L'explosion produisit un son étouffé, pareil à un lointain coup de tonnerre. La masse avant du glacier craqua de façon sinistre. Puis plus rien. Le mur de glace resta fermement ancré.

Les détonations auraient dû intervenir à huit endroits différents de la fracture, mais le major Dillinger et ses hommes avaient découvert toutes les charges sauf une lorsqu'ils avaient été obligés d'abandonner leurs recherches.

Le bruit éclata au moment où Pitt et Gunn s'approchaient des deux pirates qui étaient occupés à chauffer la vieille locomotive de la mine. Les Arabes s'interrompirent dans leur tâche pour écouter, puis ils échangèrent quelques mots avant de s'esclaffer et de se remettre au travail.
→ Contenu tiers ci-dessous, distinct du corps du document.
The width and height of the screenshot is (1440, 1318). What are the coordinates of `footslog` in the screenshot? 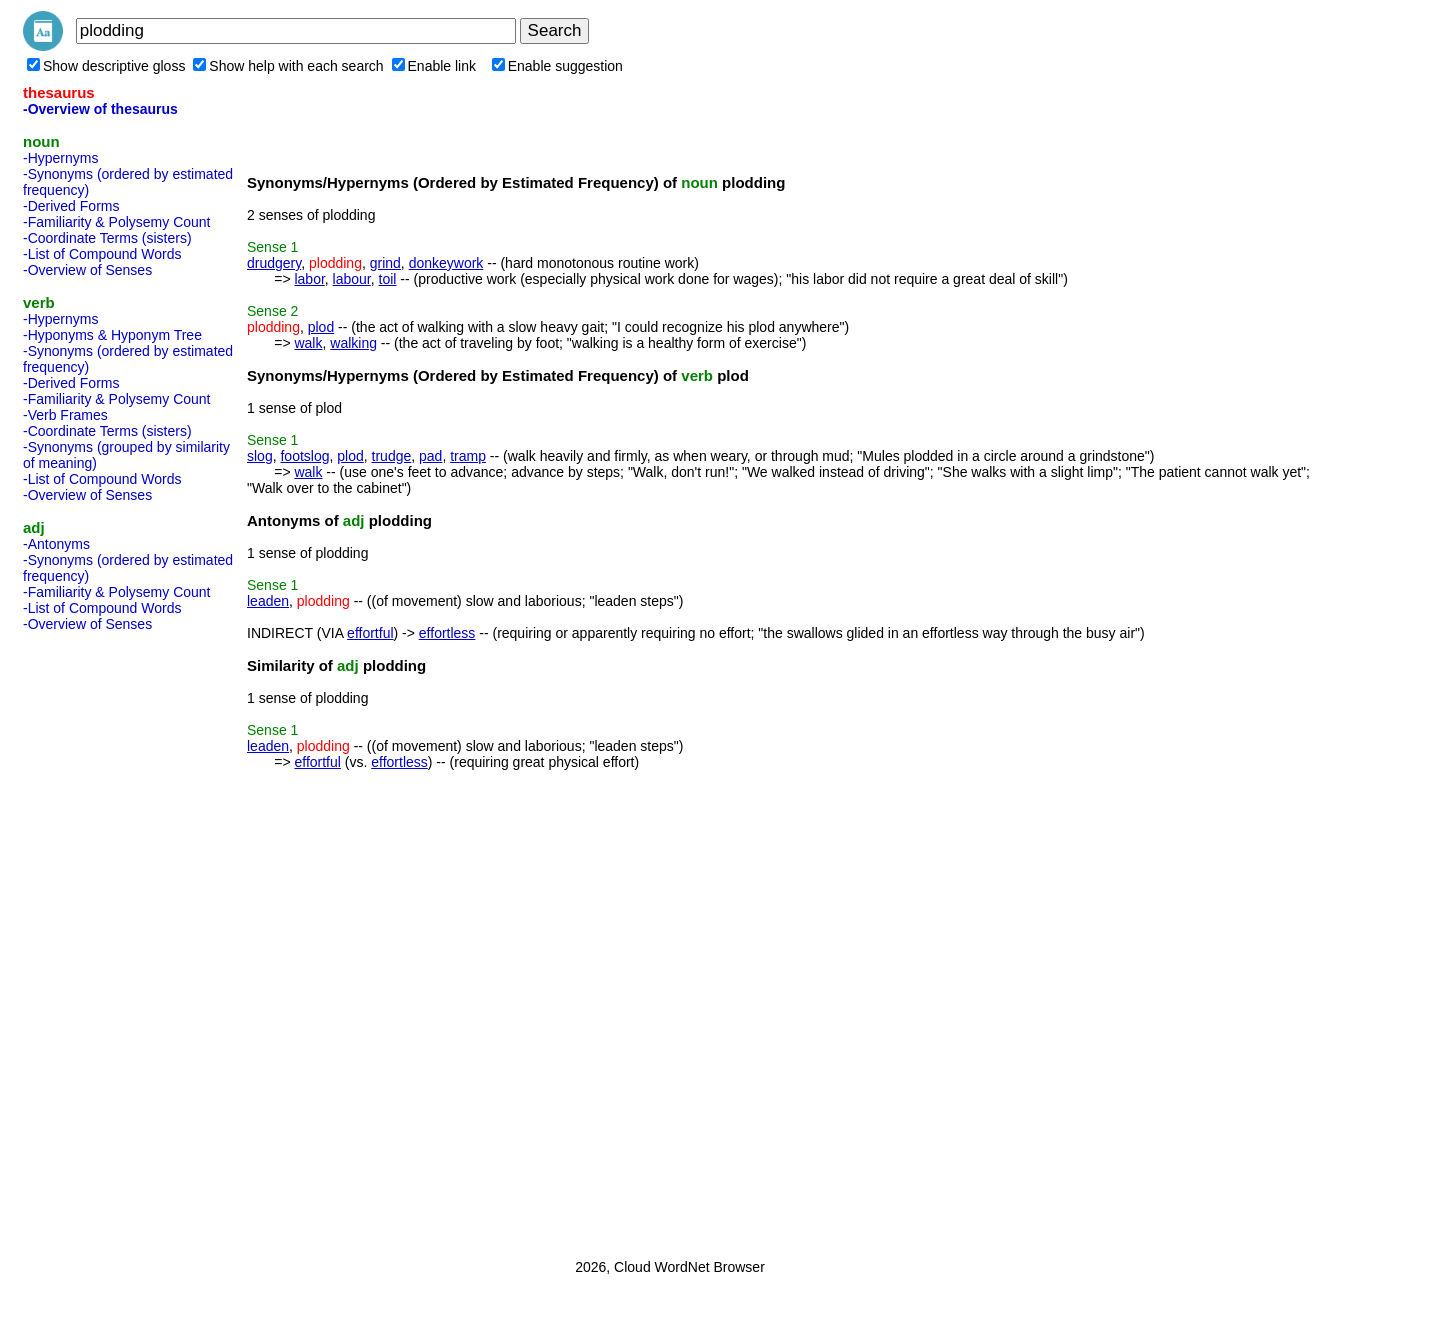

— Ils n'ont pas été surpris, murmura Gunn. On dirait qu'ils s'y attendaient.

— Ça ressemblait à une petite explosion, dit Pitt.

— En tout cas, ce n'est pas le glacier qui s'effondre. On aurait senti le sol trembler.

Pitt examina la petite machine attelée à un tender et cinq wagonnets du type de ceux utilisés dans les plantations, les usines ou les mines de charbon.

— Allons dire un petit bonjour au mécanicien et à son chauffeur, souffla-t-il.

Gunn le considéra un instant sans comprendre, puis il sourit et, plié en deux, se précipita vers le bout du convoi. Les deux hommes se séparèrent et s'approchèrent de la tête en se dissimulant derrière les wagonnets, chacun d'un côté. La locomotive était brillamment éclairée par les flammes qui jaillissaient de la chaudière. Pitt fit signe à Gunn d'attendre.

L'Arabe qui faisait office de mécanicien tournait les volants tout en surveillant les indicateurs de pression, et l'autre fourrait les pelletées de charbon dans la chaudière. Pitt montra le premier à Gunn qui acquiesça d'un signe de tête, puis empoigna les barreaux de l'échelle métallique qui permettait de grimper à l'intérieur.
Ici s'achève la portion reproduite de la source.